Problem 1: Graph partitioning overhead. These shape ops (often using int64 or bool) fall back to the CPU execution provider. This creates dozens of partition boundaries per layer, forcing expensive CPU↔GPU tensor transfers on every inference. This dominates latency at decode time.
Problem 2: Unresolved output dimensions. Models exported from HuggingFace Optimum contain symbolic dim_param expressions like past_sequence_length + sequence_length that the EP couldn't evaluate, causing hard failures at runtime.
Problem 3: QDQ broadcasting bug. Per-axis quantize/dequantize only reshaped scale/zero_point tensors when the axis was the last dim, breaking int4-quantized models on non-last axes.
What does this PR do?
ShapeSubgraphFolder (shape_subgraph_folder.cc/h): A compile-time pre-pass that traces backward from shape-consuming input slots, evaluates the subgraph using known constant initializers + freeDimensionOverrides, and caches the result. Folded nodes are skipped during AddOperations(). Runs once at session creation — zero per-inference cost.

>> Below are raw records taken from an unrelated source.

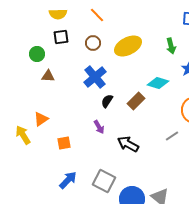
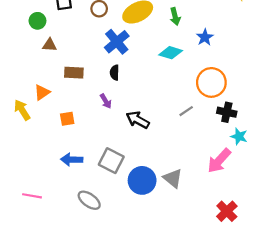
green arrow: (171, 46) -> (175, 16), moved
blue cross: (95, 77) -> (117, 42), moved
black semicircle: (107, 101) -> (115, 73), turned -32
brown rectangle: (136, 101) -> (74, 73), moved, turned 48
blue arrow: (68, 180) -> (72, 160), turned -132

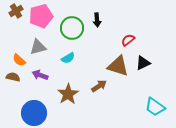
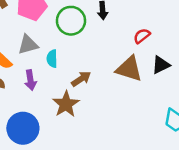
cyan semicircle: (68, 58) -> (52, 59), moved, turned 120
purple arrow: (40, 75) -> (30, 80), turned -119
brown arrow: (99, 86) -> (81, 79), moved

Op builder integration (expand_op_builder.cc, reshape_op_builder.cc): When a shape input has been folded, emit the WebNN op with the constant shape directly instead of requiring a runtime shape tensor or dynamic op variant.
Additive dim_param resolution (webnn_execution_provider.cc): Parses expressions like a + b in symbolic dim_params and resolves them from runtime input shapes.
Heuristic fallback (webnn_execution_provider.cc): For intermediate outputs with data-dependent shapes that can't be symbolically resolved, infers dimensions from the largest matching input dim instead of hard-failing.
QDQ per-axis fix (qdq_op_builder.cc): Removes the axis != input_rank - 1 guard so scale/zero_point reshaping works for all quantization axes.
GetCapability integration (webnn_execution_provider.cc): Claims folded nodes as "supported" so they stay in the WebNN partition (even though they won't be executed — they'll be skipped in AddOperations()).
Performance impact (More testing to follow)
On Llama 3.2 1B (non-GQA, int4) with WebNN GPU (OpenVINO EP):
Before: ~5 tok/s
After: enables 25+ tok/s (when combined with Chromium-side dynamic shape dispatch support)